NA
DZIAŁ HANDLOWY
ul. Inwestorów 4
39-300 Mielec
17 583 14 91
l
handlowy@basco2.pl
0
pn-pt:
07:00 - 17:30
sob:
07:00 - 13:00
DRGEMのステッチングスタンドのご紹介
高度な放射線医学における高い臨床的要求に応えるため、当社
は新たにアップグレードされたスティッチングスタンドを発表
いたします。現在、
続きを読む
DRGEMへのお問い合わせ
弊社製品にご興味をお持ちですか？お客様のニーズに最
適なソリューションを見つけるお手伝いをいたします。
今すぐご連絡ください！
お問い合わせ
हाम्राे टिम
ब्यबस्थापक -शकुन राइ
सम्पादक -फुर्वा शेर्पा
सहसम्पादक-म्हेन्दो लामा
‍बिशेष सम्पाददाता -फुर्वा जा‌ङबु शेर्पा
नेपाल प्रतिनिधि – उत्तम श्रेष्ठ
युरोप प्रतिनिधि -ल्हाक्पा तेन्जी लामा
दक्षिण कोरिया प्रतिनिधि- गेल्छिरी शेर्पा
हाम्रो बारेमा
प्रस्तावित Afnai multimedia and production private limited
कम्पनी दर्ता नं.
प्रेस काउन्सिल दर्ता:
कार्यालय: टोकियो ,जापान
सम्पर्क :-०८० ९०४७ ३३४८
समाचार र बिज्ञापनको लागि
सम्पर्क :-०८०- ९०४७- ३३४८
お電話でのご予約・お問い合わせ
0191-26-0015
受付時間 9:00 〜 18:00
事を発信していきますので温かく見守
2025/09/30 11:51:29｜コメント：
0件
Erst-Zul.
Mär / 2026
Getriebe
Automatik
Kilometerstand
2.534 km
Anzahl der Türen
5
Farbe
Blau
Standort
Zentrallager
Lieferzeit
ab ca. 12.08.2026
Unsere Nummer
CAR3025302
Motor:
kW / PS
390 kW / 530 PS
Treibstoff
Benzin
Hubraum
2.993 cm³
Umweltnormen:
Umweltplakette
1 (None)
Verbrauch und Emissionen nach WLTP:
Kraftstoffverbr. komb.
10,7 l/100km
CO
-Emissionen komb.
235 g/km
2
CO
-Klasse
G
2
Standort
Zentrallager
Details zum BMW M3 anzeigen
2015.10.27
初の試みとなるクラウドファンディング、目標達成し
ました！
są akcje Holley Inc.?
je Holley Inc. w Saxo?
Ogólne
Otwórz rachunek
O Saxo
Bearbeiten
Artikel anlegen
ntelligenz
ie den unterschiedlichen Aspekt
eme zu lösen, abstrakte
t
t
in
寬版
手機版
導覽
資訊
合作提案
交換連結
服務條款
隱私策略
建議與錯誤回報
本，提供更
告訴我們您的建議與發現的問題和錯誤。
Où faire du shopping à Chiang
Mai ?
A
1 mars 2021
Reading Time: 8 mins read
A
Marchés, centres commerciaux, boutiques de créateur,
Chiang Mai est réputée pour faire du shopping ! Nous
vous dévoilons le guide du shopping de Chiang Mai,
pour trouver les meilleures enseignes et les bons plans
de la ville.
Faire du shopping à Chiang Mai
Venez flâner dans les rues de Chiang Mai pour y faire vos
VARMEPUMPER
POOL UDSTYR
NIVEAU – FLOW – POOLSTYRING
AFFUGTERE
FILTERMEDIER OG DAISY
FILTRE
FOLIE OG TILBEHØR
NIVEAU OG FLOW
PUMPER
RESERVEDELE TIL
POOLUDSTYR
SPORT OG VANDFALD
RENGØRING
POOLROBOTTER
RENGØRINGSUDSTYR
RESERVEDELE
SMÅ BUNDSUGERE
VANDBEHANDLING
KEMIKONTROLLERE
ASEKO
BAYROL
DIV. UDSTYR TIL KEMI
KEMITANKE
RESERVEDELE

Work to be completed: Set down each entry exactly, leaving none out.

Result below:
NA
DZIAŁ HANDLOWY
ul. Inwestorów 4
39-300 Mielec
17 583 14 91
l
handlowy@basco2.pl
0
pn-pt:
07:00 - 17:30
sob:
07:00 - 13:00
DRGEMのステッチングスタンドのご紹介
高度な放射線医学における高い臨床的要求に応えるため、当社
は新たにアップグレードされたスティッチングスタンドを発表
いたします。現在、
続きを読む
DRGEMへのお問い合わせ
弊社製品にご興味をお持ちですか？お客様のニーズに最
適なソリューションを見つけるお手伝いをいたします。
今すぐご連絡ください！
お問い合わせ
हाम्राे टिम
ब्यबस्थापक -शकुन राइ
सम्पादक -फुर्वा शेर्पा
सहसम्पादक-म्हेन्दो लामा
‍बिशेष सम्पाददाता -फुर्वा जा‌ङबु शेर्पा
नेपाल प्रतिनिधि – उत्तम श्रेष्ठ
युरोप प्रतिनिधि -ल्हाक्पा तेन्जी लामा
दक्षिण कोरिया प्रतिनिधि- गेल्छिरी शेर्पा
हाम्रो बारेमा
प्रस्तावित Afnai multimedia and production private limited
कम्पनी दर्ता नं.
प्रेस काउन्सिल दर्ता:
कार्यालय: टोकियो ,जापान
सम्पर्क :-०८० ९०४७ ३३४८
समाचार र बिज्ञापनको लागि
सम्पर्क :-०८०- ९०४७- ३३४८
お電話でのご予約・お問い合わせ
0191-26-0015
受付時間 9:00 〜 18:00
事を発信していきますので温かく見守
2025/09/30 11:51:29｜コメント：
0件
Erst-Zul.
Mär / 2026
Getriebe
Automatik
Kilometerstand
2.534 km
Anzahl der Türen
5
Farbe
Blau
Standort
Zentrallager
Lieferzeit
ab ca. 12.08.2026
Unsere Nummer
CAR3025302
Motor:
kW / PS
390 kW / 530 PS
Treibstoff
Benzin
Hubraum
2.993 cm³
Umweltnormen:
Umweltplakette
1 (None)
Verbrauch und Emissionen nach WLTP:
Kraftstoffverbr. komb.
10,7 l/100km
CO
-Emissionen komb.
235 g/km
2
CO
-Klasse
G
2
Standort
Zentrallager
Details zum BMW M3 anzeigen
2015.10.27
初の試みとなるクラウドファンディング、目標達成し
ました！
są akcje Holley Inc.?
je Holley Inc. w Saxo?
Ogólne
Otwórz rachunek
O Saxo
Bearbeiten
Artikel anlegen
ntelligenz
ie den unterschiedlichen Aspekt
eme zu lösen, abstrakte
t
t
in
寬版
手機版
導覽
資訊
合作提案
交換連結
服務條款
隱私策略
建議與錯誤回報
本，提供更
告訴我們您的建議與發現的問題和錯誤。
Où faire du shopping à Chiang
Mai ?
A
1 mars 2021
Reading Time: 8 mins read
A
Marchés, centres commerciaux, boutiques de créateur,
Chiang Mai est réputée pour faire du shopping ! Nous
vous dévoilons le guide du shopping de Chiang Mai,
pour trouver les meilleures enseignes et les bons plans
de la ville.
Faire du shopping à Chiang Mai
Venez flâner dans les rues de Chiang Mai pour y faire vos
VARMEPUMPER
POOL UDSTYR
NIVEAU – FLOW – POOLSTYRING
AFFUGTERE
FILTERMEDIER OG DAISY
FILTRE
FOLIE OG TILBEHØR
NIVEAU OG FLOW
PUMPER
RESERVEDELE TIL
POOLUDSTYR
SPORT OG VANDFALD
RENGØRING
POOLROBOTTER
RENGØRINGSUDSTYR
RESERVEDELE
SMÅ BUNDSUGERE
VANDBEHANDLING
KEMIKONTROLLERE
ASEKO
BAYROL
DIV. UDSTYR TIL KEMI
KEMITANKE
RESERVEDELE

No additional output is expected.